What is required:
Return the run of lines below that opens with the line containing "gelezen, is" and closes with the line containing "Over Pierre Pieterse", keeping each one exact.

The data:
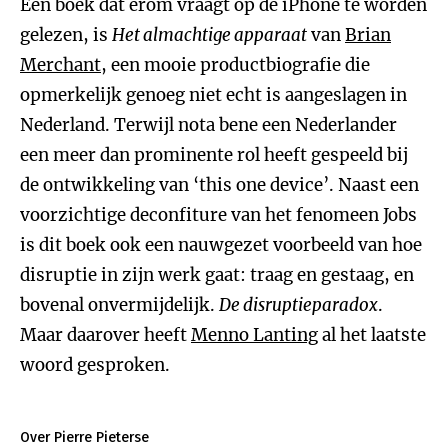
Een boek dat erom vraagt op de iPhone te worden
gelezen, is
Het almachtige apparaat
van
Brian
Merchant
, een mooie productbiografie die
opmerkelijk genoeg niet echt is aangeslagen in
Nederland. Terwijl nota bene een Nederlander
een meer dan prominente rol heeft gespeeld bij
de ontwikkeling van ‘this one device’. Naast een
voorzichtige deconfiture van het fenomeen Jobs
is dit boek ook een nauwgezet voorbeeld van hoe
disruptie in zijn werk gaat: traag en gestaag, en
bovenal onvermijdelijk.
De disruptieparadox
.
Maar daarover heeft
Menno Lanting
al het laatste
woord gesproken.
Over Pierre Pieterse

==

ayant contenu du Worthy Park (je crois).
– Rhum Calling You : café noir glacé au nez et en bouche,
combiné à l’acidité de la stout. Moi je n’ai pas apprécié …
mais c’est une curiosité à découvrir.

Task answer:
gelezen, is
Het almachtige apparaat
van
Brian
Merchant
, een mooie productbiografie die
opmerkelijk genoeg niet echt is aangeslagen in
Nederland. Terwijl nota bene een Nederlander
een meer dan prominente rol heeft gespeeld bij
de ontwikkeling van ‘this one device’. Naast een
voorzichtige deconfiture van het fenomeen Jobs
is dit boek ook een nauwgezet voorbeeld van hoe
disruptie in zijn werk gaat: traag en gestaag, en
bovenal onvermijdelijk.
De disruptieparadox
.
Maar daarover heeft
Menno Lanting
al het laatste
woord gesproken.
Over Pierre Pieterse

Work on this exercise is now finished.